Film enthusiasts were taken for a fool, but ultimately, the industry was rumbled.

Supporters of 3D viewing will no doubt point to the fact 12 of the top 13 grossing films in 2014 were available to some degree in 3-Dimensions. Certainly for financial reason then, 3D films will continue to crop up, particularly in superhero and mass market action flicks. Despite making a degree of financial sense, the films themselves are shot in 2D, poorly converted to 3D. Regardless, the list is populated with a number samey action romps that would have made up the most lucrative of the year anyway.

 

Movie Gimmick, TV Gimmick

Potentially joining it on the entertainment scrapheap, 3D TV. TV manufacturers are endlessly searching for a breakthrough in visual tech in an attempt to keep their TV ranges appealing to the consumer. No doubt linked to the bursting of the 3D film bubble, 3D TVs have never really seen a major uptake both by consumers, or by broadcasters. The BBC and ESPN dropped their entire 3D broadcasting plans in 2013. Despite Sky insisting they would continue ahead with their 3D scheduling of Sky Sports, no Premier League matches for this season have been aired on their dedicated 3D channel.

 

3d TV

 

Ofcom reported in 2013 that only 9% of households owned a 3D-ready TV, and even less were using the available services. The cold attitude from broadcasters towards 3D is unlikely to see this figure rise anytime soon. The promotion of glasses-less 3D TV’s are a potential avenue for future investment for TV manufactures. As is 4K, which essentially doubles the pixel rate of current HD 3D screens. But with that also struggling to make a break through in the market, we won’t be holding our breath.
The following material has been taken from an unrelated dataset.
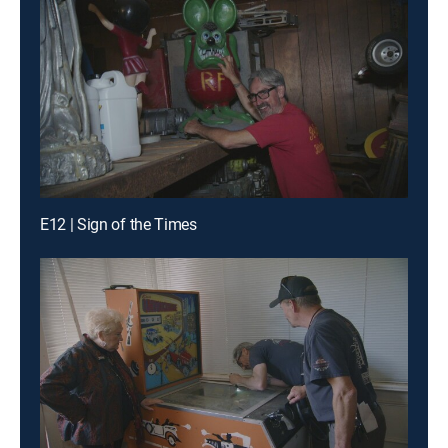
E12 | Sign of the Times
Ultimately, the quality of the product is key. 3D just doesn’t quite cut it for the viewing audience. Cinema, as an industry, may have to look elsewhere.

For me, cutting down the ever spiralling costs of entering the theatre in the first place should be a priority. At £6 a month for a boat load of outstanding content, subscription services offer unrivalled value in the entertainment sector. But the cinema experience will always have a place in the hearts of film lovers the world over, and concentrating on closing that gap may haul back some of the disillusioned movie naysayers.